Opinion rules that a dramatization disclaimer is not required when using a stock photograph in an advertisement so long as, in the context of the advertisement, the stock photograph is not materially misleading.
Are dramatization disclaimers required when using stock photographs in a print or video advertisement for legal services?
No. Rule 7.1, Communications Concerning a Lawyer's Services, sets forth the essential requirements for all advertising by lawyers. Rule 7.1(a) states that a lawyer shall not make a false or misleading communication about the lawyer or the lawyer's services. Rule 7.1(b) provides that a communication by a lawyer that contains a dramatization depicting a fictional situation is misleading unless it contains a conspicuous statement at the beginning and end of the communication "explaining that the communication contains a dramatization and does not depict actual events or real persons."

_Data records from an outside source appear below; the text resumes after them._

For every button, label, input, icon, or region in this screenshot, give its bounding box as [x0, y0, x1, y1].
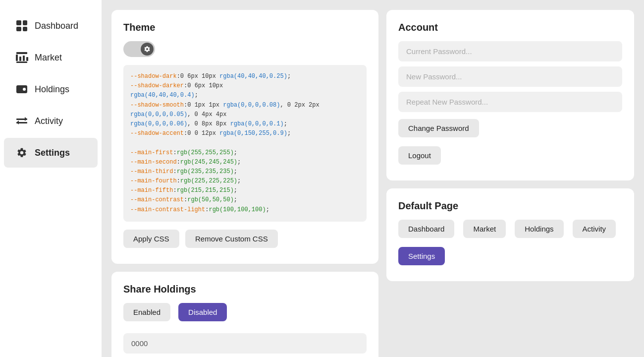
theme-card: Theme --shadow-dark:0 6px 10px rgba(40,4…: [111, 10, 378, 264]
sidebar-label-settings: Settings: [35, 148, 70, 158]
default-page-title: Default Page: [398, 200, 622, 212]
sidebar: Dashboard Market Holdings: [0, 0, 102, 357]
main-content: Theme --shadow-dark:0 6px 10px rgba(40,4…: [102, 0, 644, 357]
default-page-market[interactable]: Market: [463, 220, 506, 238]
dashboard-icon: [16, 20, 28, 32]
sidebar-item-holdings[interactable]: Holdings: [4, 74, 98, 104]
enabled-button[interactable]: Enabled: [123, 303, 170, 321]
default-page-activity[interactable]: Activity: [573, 220, 616, 238]
sidebar-label-dashboard: Dashboard: [35, 21, 78, 31]
sidebar-item-dashboard[interactable]: Dashboard: [4, 11, 98, 41]
activity-icon: [16, 115, 28, 127]
current-password-input[interactable]: [398, 41, 622, 61]
theme-actions: Apply CSS Remove Custom CSS: [123, 230, 367, 252]
theme-toggle[interactable]: [123, 41, 155, 57]
holdings-icon: [16, 83, 28, 95]
css-editor[interactable]: --shadow-dark:0 6px 10px rgba(40,40,40,0…: [123, 65, 367, 222]
left-column: Theme --shadow-dark:0 6px 10px rgba(40,4…: [111, 10, 378, 347]
settings-icon: [16, 147, 28, 159]
disabled-button[interactable]: Disabled: [178, 303, 227, 321]
share-holdings-toggle-group: Enabled Disabled: [123, 303, 367, 325]
default-page-buttons: Dashboard Market Holdings Activity Setti…: [398, 220, 622, 269]
sidebar-label-activity: Activity: [35, 116, 63, 126]
change-password-button[interactable]: Change Password: [398, 119, 479, 137]
account-title: Account: [398, 22, 622, 33]
theme-title: Theme: [123, 22, 367, 33]
account-actions: Change Password Logout: [398, 119, 622, 169]
remove-css-button[interactable]: Remove Custom CSS: [185, 230, 278, 248]
theme-toggle-knob: [141, 43, 154, 56]
default-page-dashboard[interactable]: Dashboard: [398, 220, 454, 238]
repeat-password-input[interactable]: [398, 92, 622, 112]
new-password-input[interactable]: [398, 66, 622, 87]
default-page-holdings[interactable]: Holdings: [515, 220, 563, 238]
gear-icon: [144, 46, 151, 53]
sidebar-item-activity[interactable]: Activity: [4, 106, 98, 136]
apply-css-button[interactable]: Apply CSS: [123, 230, 179, 248]
share-holdings-title: Share Holdings: [123, 284, 367, 295]
account-card: Account Change Password Logout: [386, 10, 634, 180]
market-icon: [16, 52, 28, 63]
default-page-card: Default Page Dashboard Market Holdings A…: [386, 188, 634, 281]
sidebar-label-market: Market: [35, 53, 62, 63]
default-page-settings[interactable]: Settings: [398, 247, 445, 265]
sidebar-item-market[interactable]: Market: [4, 43, 98, 72]
right-column: Account Change Password Logout Default P…: [386, 10, 634, 347]
share-holdings-card: Share Holdings Enabled Disabled Confirm …: [111, 272, 378, 357]
logout-button[interactable]: Logout: [398, 146, 441, 165]
pin-input[interactable]: [123, 333, 367, 354]
sidebar-item-settings[interactable]: Settings: [4, 138, 98, 168]
sidebar-label-holdings: Holdings: [35, 84, 69, 95]
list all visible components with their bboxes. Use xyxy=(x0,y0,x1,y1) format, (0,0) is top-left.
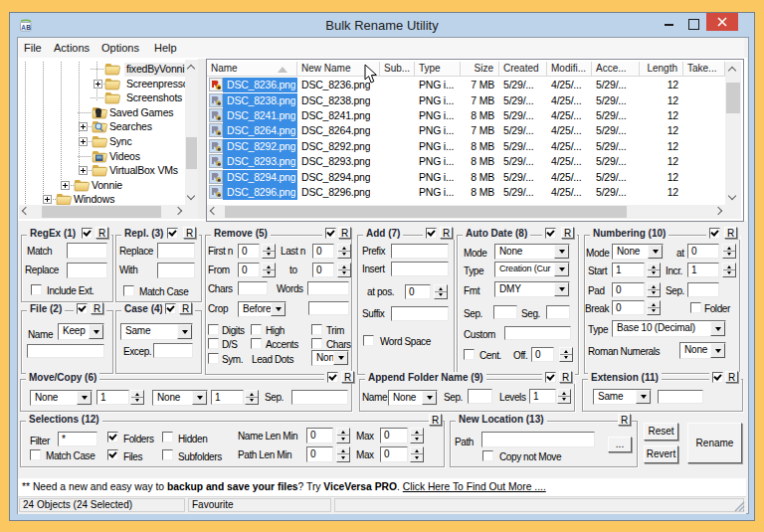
svg-text:B: B xyxy=(26,24,31,31)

Dramatizations of fictional cases in video advertisements ("commercial dramatizations") are potentially misleading. See RPC 164. Therefore, such advertisements require the dramatization disclaimer. See Rule 7.1(b). "Stock photographs" are professional photographs of common places, events, or people that can be used and reused for advertising. Like commercial dramatizations, stock photographs do not depict actual events or actual clients. However, unlike commercial dramatizations, stock photographs, because they are static, do not have the same tendency to mislead a consumer of legal services. Unless in the context of the advertisement or marketing document, the stock photograph creates a material misrepresentation of fact, a stock photograph may be included in legal advertisement without a dramatization disclaimer. See Rule 7.1(a)(1).